Institution: University of California, San Francisco
Investigator(s): Kevin Wilkins,
Award Cycle: 2019 (Cycle 30) Grant #: T30DT1004 Award: $135,738
Subject Area: Cancer
Award Type: Dissertation Awards
Abstracts

Initial Award Abstract
Cancers caused by smoking, like all cancers, arise when cells in the body stop abiding the normal rules of proliferation and start dividing uncontrollably, hurting the rest of the body in the process. In order to achieve such growth, cancer cells need a higher than usual amount of proteins, the building blocks of all cells and life. Normally, protein production starts with the DNA, which contains the sequences of all proteins, which is copied into mRNA which is then translated into proteins by specialized structures called ribosomes. Because this process of translation is key in producing proteins, cancer cells try to hijack the ribosome and the rest of the translational machinery in order to alter which and how much proteins are produced.
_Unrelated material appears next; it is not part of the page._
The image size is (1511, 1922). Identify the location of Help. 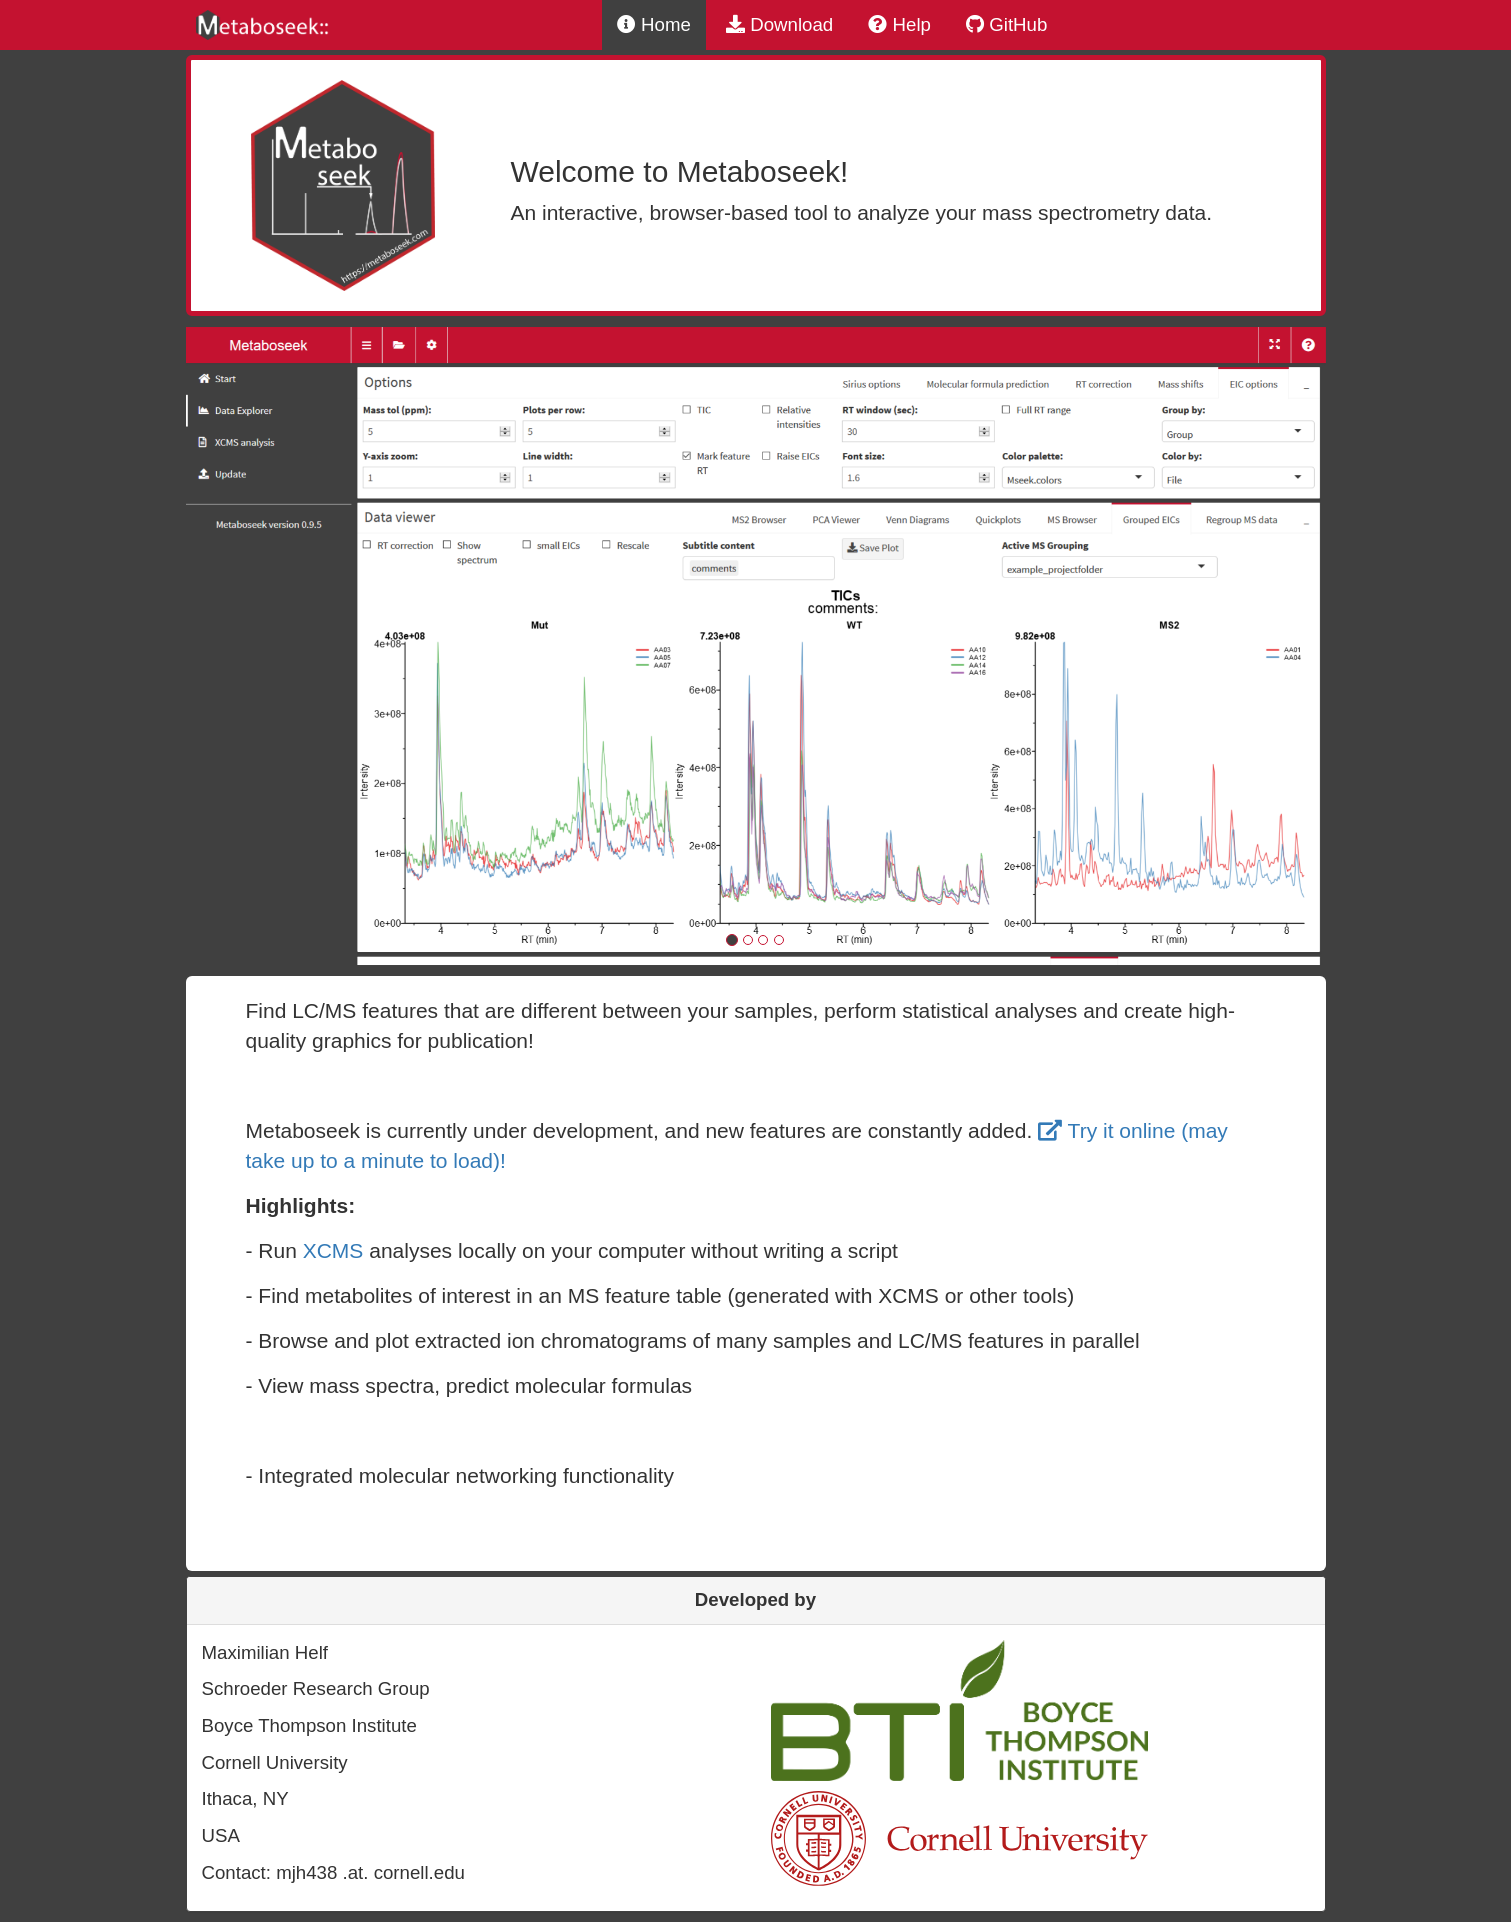
(899, 24). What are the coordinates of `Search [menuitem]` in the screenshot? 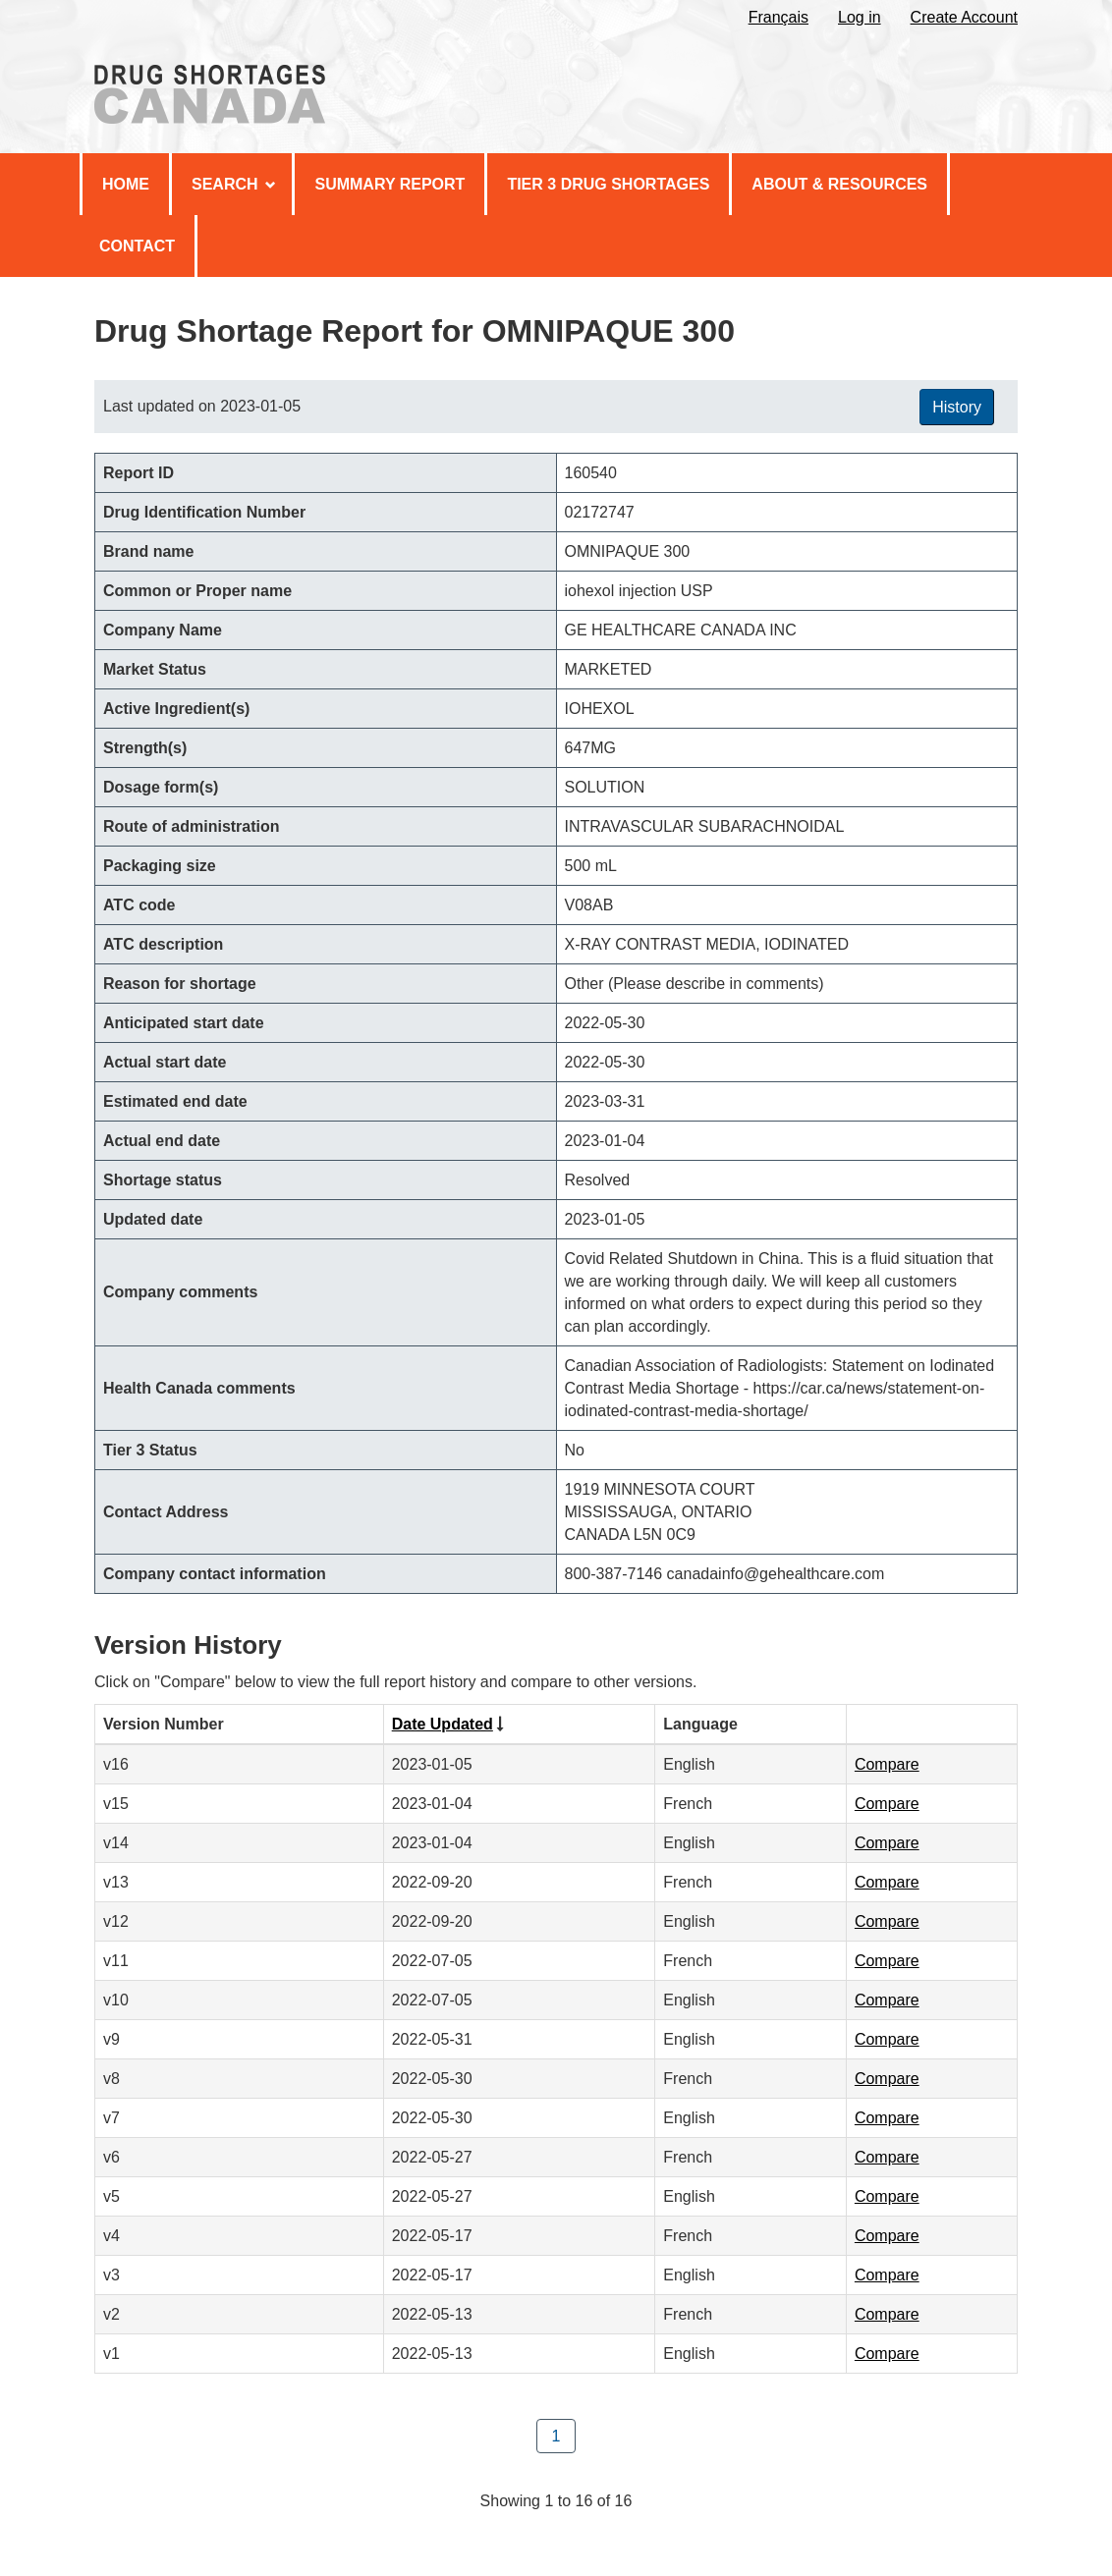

One component that is hijacked by cancer is a protein called DDX3, which in its normal function untangles mRNA to allow it to be translated. Because DDX3 only untangles specific mRNA structures, it affects only a specific subset of mRNAs and hence it can promote the production of only a subset of proteins. Different cancers, including cancers related to tobacco, take advantage of DDX3 in different ways to promote the production of different proteins, based on what is more useful to each cancer type. In order to be able to treat these tumors, we need a better understanding of DDX3 and what it does in order to counteract its activity. The research outlined in this proposal will investigate what makes up this subset of mRNAs and proteins and how increasing their production contributes to the spread of cancer. First, I will make different mRNA sequences and structures to determine which ones are being untangled by DDX3. Secondly, I will use a technique called ribosome profiling to determine which proteins are produced when DDX3 increases in cells exposed to tobacco. Finally, I will grow different cancer cells in the lab that have different amounts of DDX3 in order to investigate which cancers take advantage of DDX3. We will determine if they used the proteins that are produced thanks to DDX3 to move, grow, metastasize, and/or replicate. In conclusion, once this study will be over, we will know more about one mechanism that cancer uses to grow and spread, and we will be able to develop new drugs to stop cancer from employing DDX3 in such a way.